The records that follow are to be repeated in full, with no pictures retained.
Data listing: Begin
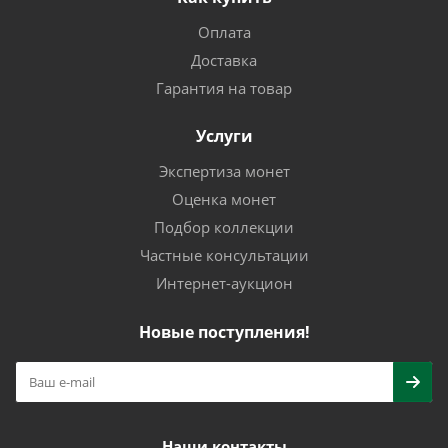
Оплата
Доставка
Гарантия на товар
Услуги
Экспертиза монет
Оценка монет
Подбор коллекции
Частные консультации
Интернет-аукцион
Новые поступления!
Наши контакты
Data listing: End
Reply to the exercise:
Оплата
Доставка
Гарантия на товар
Услуги
Экспертиза монет
Оценка монет
Подбор коллекции
Частные консультации
Интернет-аукцион
Новые поступления!
Наши контакты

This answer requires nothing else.